- Theatrical poster
- Directed by: Pat Ogbere Imobhio
- Screenplay by: Stanley Edirin Isokah
- Produced by: Opa Williams
- Starring: Richard Mofe Damijo; Victor Olaotan; Zack Orji;
- Release date: December 4, 2016; (Lagos)
- Country: Nigeria

= Three Wise Men (2016 film) =

Three Wise Men is a 2016 Nigerian comedy drama film, produced and directed by Opa Williams and Pat Ogbere Imobhio respectively. The film premiered to a select audience on December 4, 2016, with several notable film practitioners in attendance. The film tells a story of the social adventures of three elderly men, who seek to have fun after getting their pension from the government.

== Synopsis ==
Irikele (Richard Mofe Damijo) is an extroverted pensioner, who is very experienced in dealing with women and the younger generations. He tries to influence his friends to indulge in his sexual and emotional experiences. He has been divorced several times and was threatened with death by two of his irresponsible sons, who felt he was being selfish with his wealth.

Timi (Zack Orji) is a friend of Irikele, who is married to an extremely religious woman, he shares similar ideologies with Irikele but often needs someone to push and encourage him before making real moves, however as the film progresses, he became more comfortable with that lifestyle.
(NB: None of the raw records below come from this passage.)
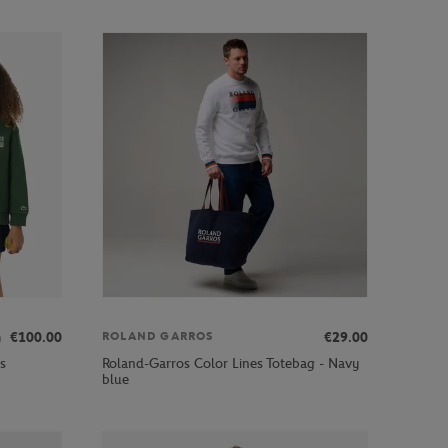
m
€100.00
€29.00
ROLAND GARROS
s
Roland-Garros Color Lines Totebag - Navy
blue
Tobere (Victor Olaotan) is the most principled among the three friends. He loves his wife and wouldn't do anything to hurt her. However, with peer pressure from his two friends who don't seem to share his moral beliefs, it became increasingly difficult for him to uphold them.

== Cast ==
- Richard Mofe Damijo as Irikele
- Zack Orji as Timi
- Victor Olaotan as Tobere
- Tina Mba as Regina
- Ebele Okaro as Yetunde
- Rotimi Salami as Oke
- Stanley Isokoh as Chenedoro
- Ginnefine Kanu as Angel
- Uche Nwaefuna as Essei
- Zack Salem as Doctor
- Emeka Peters as Conman
- Tricia Obi as Receptionist
- Thelma Nwosu as Pension Officer
- Frank O. Ekwem as Gateman
- Evi Eyo as Boutique Girl
- Okwundu Ekene as Car Salesman
- Imabong Effiong as Lady in Elevator

== Reception ==
Wilfred Okiche for 360nobs praised the acting of the main cast, with particular acclaim for Richard Mofe Damijo, describing the film as genuinely funny, but downplayed the roles the leading women were made to play in the film as cliche. It noted that "Tobere" has gotten so engrossed in his role in Tinsel (TV series), that it was difficult for him to play a character opposite of what "Ade Williams" represented in the series. It concluded its review by stating that the last 10 minutes of the film were completely unnecessary and a total detachment from the remaining parts of the film. Joy Dibia for Xplorenollywood also criticized the unneeded evangelical nature of the latter parts of the film, although she rated it an 8 out of 10 for its genuinely comedic theme and powerful acting. True Nollywood Stories titled its review "Opa Williams returns to filmmaking with an eyesore".